Essential regulatory elements
- tat plays an important role in regulating the reverse transcription of viral genome RNA, ensuring efficient synthesis of viral mRNAs and regulating the release of virions from infected cells. Tat is expressed as 72-amino acid one-exon Tat as well as the 86–101-amino-acid two-exon Tat, and plays an important role early in HIV infection. Tat binds to the bulged genomic RNA stem-loop secondary structure near the 5' LTR region forming the trans-activation response element.

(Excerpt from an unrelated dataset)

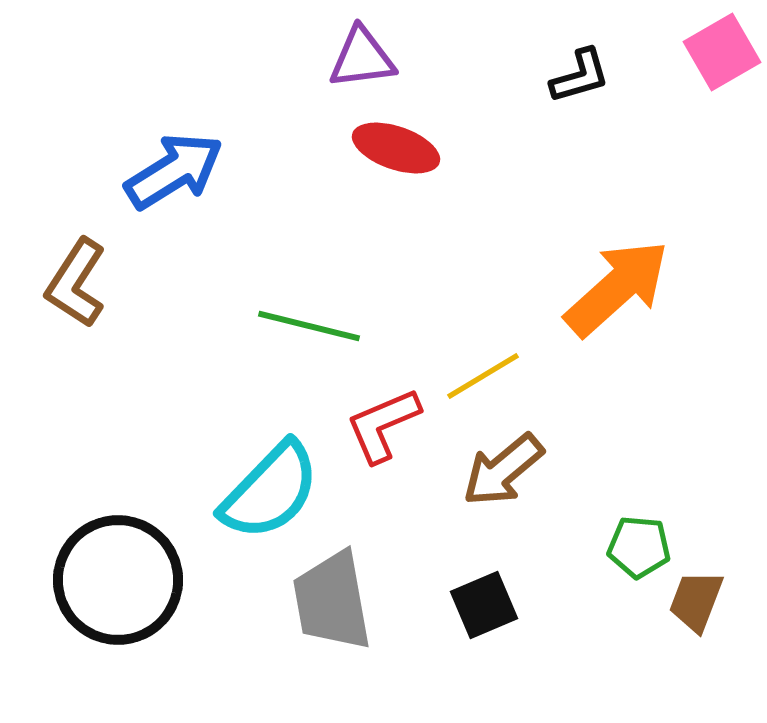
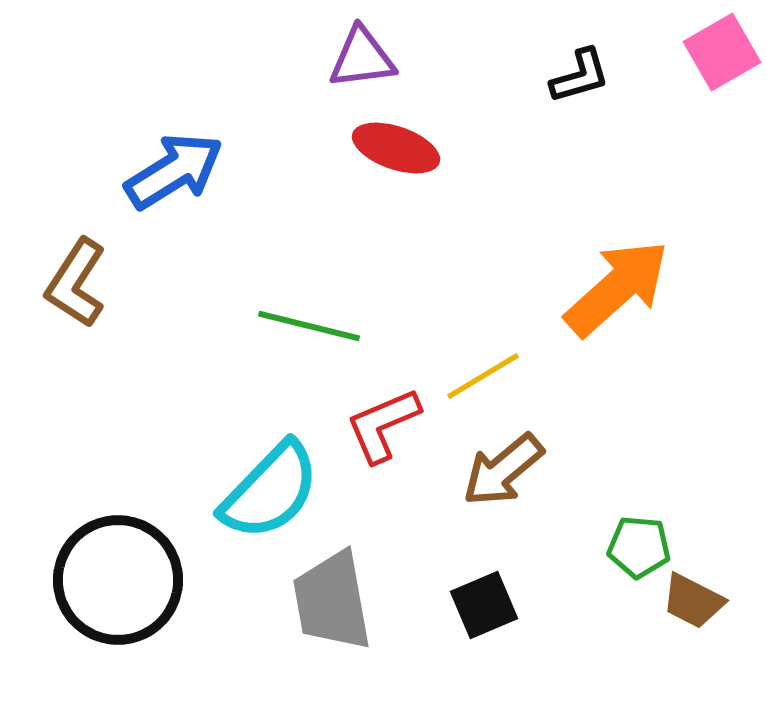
brown trapezoid: moved 3 px left; rotated 84 degrees counterclockwise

- rev : The Rev protein binds to the viral genome via an arginine-rich RNA-binding motif that also acts as a NLS, required for the transport of Rev to the nucleus from cytosol during viral replication. Rev recognizes a complex stem-loop structure of the mRNA env located in the intron separating coding exon of Tat and Rev, known as the HIV Rev response element. Rev is important for the synthesis of major viral proteins and is hence essential for viral replication.